Departament Sprawiedliwości USA skazał Jessicę Leeann Sledge. Nieznane nazwisko, ale jednak ktoś, kto ma wiele na swoim koncie. Kobieta z Pelahatchie (Mississippi) otrzyma karę dziesięciu lat więzienia, ponieważ chciała wynająć zabójcę za pomocą bitcoina.
Hitman
Sledge została skazana na ustawowe maksimum 120 miesięcy więzienia za „wykorzystanie 'obiektów handlu międzystanowego’ do popełnienia morderstwa na zlecenie”. Tak pisze adwokat Darren J. LaMarca.
Według akt, Sledge próbowała skontaktować się z hit manem online między wrześniem 2021 a listopadem 2021 roku. Trzykrotnie wysłała do mężczyzny płatności w bitcoinach. Łączna kwota, o którą chodziło, wynosiła 10 tys. dolarów.
Jednak bez wiedzy Sledge’a „hitman” był tajnym agentem. Pośrednio i nieświadomie miała więc kontakt z agentem.
Woman pays hitman in #Bitcoin to kill her husband
Forty-year old Jessica Leeann Sledge pled guilty in February to hiring a purported assassin on the dark web and paying him in…https://t.co/5NNPjTnctl
— Money Trending #CryptoNews (@Money_Trending) August 2, 2022
Kobieta została aresztowana w listopadzie ubiegłego roku. Oprócz kary dziesięciu lat więzienia, Sledge została ukarana grzywną w wysokości 1000 dolarów. Zostanie również objęta nadzorem przez trzy lata od momentu wyjścia na wolność.
Płatności bitcoinami (w sumie 10 000 dolarów) zostały dokonane, gdy największa kryptowaluta kosztowała około 55 000 dolarów. Obecnie płatność jest jeszcze warta około 5,800 dolarów (jeśli stróże prawa sami jej nie sprzedali).
Prywatność?
Wydawało się to wygodnym posunięciem: płatność bitcoin, której nikt nie może zatrzymać. Zazwyczaj bitcoin jest postrzegany jako metoda płatności sprzyjająca prywatności.

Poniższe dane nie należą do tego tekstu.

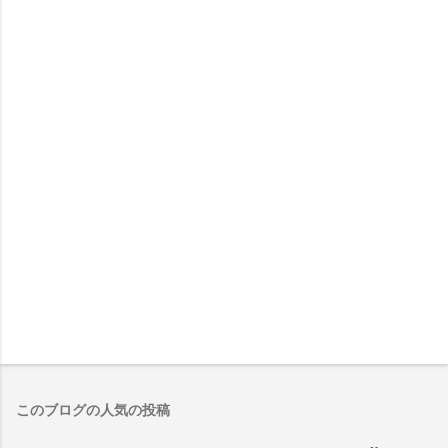
このブログの人気の投稿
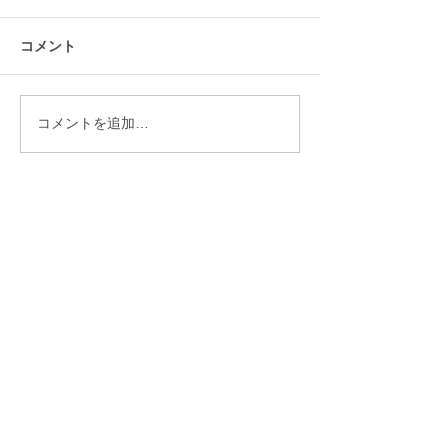
コメント
コメントを追加…
株式会社 文化財保存
活用研究所
The Institute Conservation and Use
of Cultural Heritage,Oita
≪本社≫
〒870-0164 大分県大分市明野西
1-26-4-405
≪
Main Office
≫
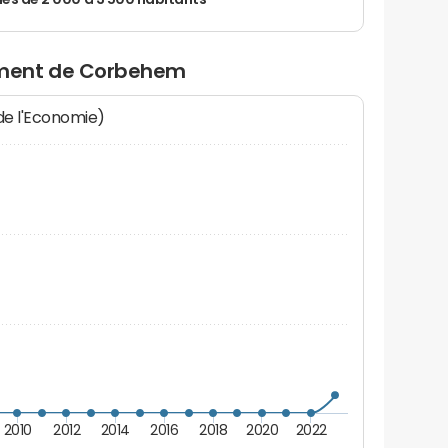
 de 2 000 à 3 500 habitants
ment de Corbehem
 de l'Economie)
2010
2012
2014
2016
2018
2020
2022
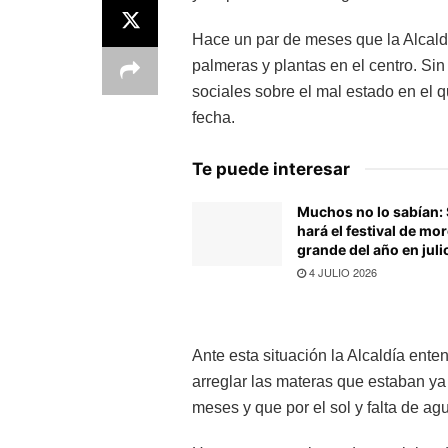
Hace un par de meses que la Alcaldí
palmeras y plantas en el centro. Si
sociales sobre el mal estado en el 
fecha.
Te puede interesar
Muchos no lo sabían:
hará el festival de mor
grande del año en juli
4 JULIO 2026
Ante esta situación la Alcaldía ent
arreglar las materas que estaban ya
meses y que por el sol y falta de ag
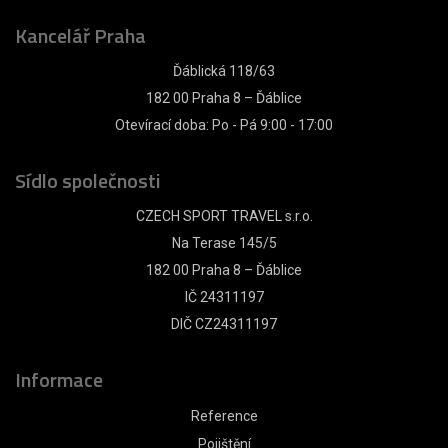
Kancelář Praha
Ďáblická 118/63
182 00 Praha 8 – Ďáblice
Otevírací doba: Po - Pá 9:00 - 17:00
Sídlo společnosti
CZECH SPORT TRAVEL s.r.o.
Na Terase 145/5
182 00 Praha 8 – Ďáblice
IČ 24311197
DIČ CZ24311197
Informace
Reference
Pojištění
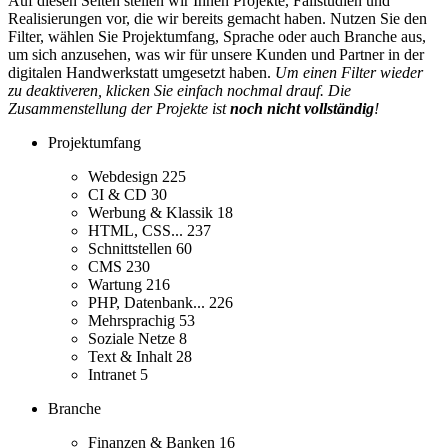
Auf diesen Seiten stellen wir Ihnen Projekte, Fallstudien und
Realisierungen vor, die wir bereits gemacht haben. Nutzen Sie den
Filter, wählen Sie Projektumfang, Sprache oder auch Branche aus,
um sich anzusehen, was wir für unsere Kunden und Partner in der
digitalen Handwerkstatt umgesetzt haben.
Um einen Filter wieder
zu deaktiveren, klicken Sie einfach nochmal drauf. Die
Zusammenstellung der Projekte ist
noch nicht vollständig
!
Projektumfang
Webdesign
225
CI & CD
30
Werbung & Klassik
18
HTML, CSS...
237
Schnittstellen
60
CMS
230
Wartung
216
PHP, Datenbank...
226
Mehrsprachig
53
Soziale Netze
8
Text & Inhalt
28
Intranet
5
Branche
Finanzen & Banken
16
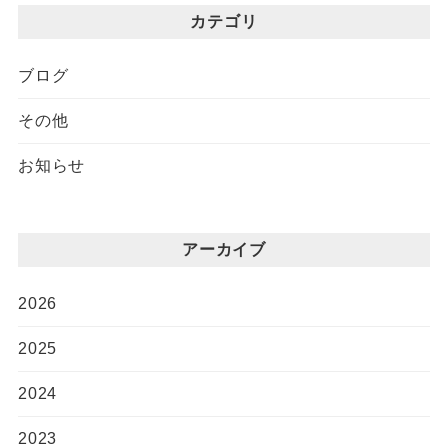
カテゴリ
ブログ
その他
お知らせ
アーカイブ
2026
2025
2024
2023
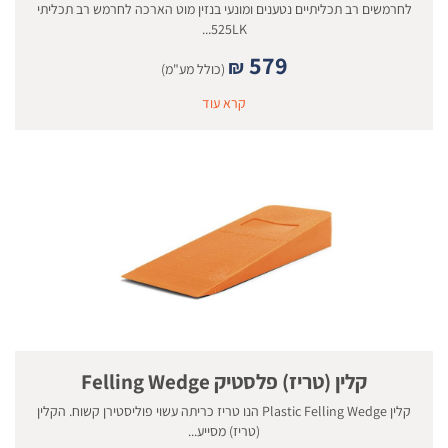
לחרמשים רב תכליתיים נטענים ומונעי בנזין מוט הארכה לחרמש רב תכליתי
525LK...
579
₪
(כולל מע"מ)
קרא עוד
קלין (טריז) פלסטיק Felling Wedge
קלין Plastic Felling Wedge הנו טריז כריתה עשוי פוליסטירן קשוח. הקלין
(טריז) מסייע...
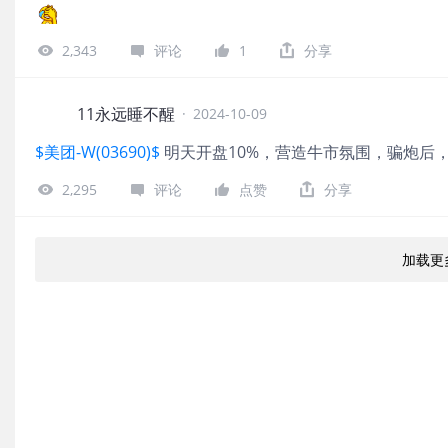
2,343
评论
1
分享
11永远睡不醒
·
2024-10-09
$美团-W(03690)$
明天开盘10%，营造牛市氛围，骗炮后
2,295
评论
点赞
分享
加载更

Jednak wszystkie płatności są na zawsze przechowywane w blockchainie, więc każdy przyszły błąd może być fatalny. Przepływy pieniężne mogą być analizowane, a nawet miksery nie wydają się być wodoszczelne. Nawiasem mówiąc, płatność błyskawiczna zapewnia zupełnie inny rodzaj prywatności, ze względu na cebulową strukturę sieci.
W tym przypadku prywatność nie miała żadnego znaczenia: kontrahent sam był agentem.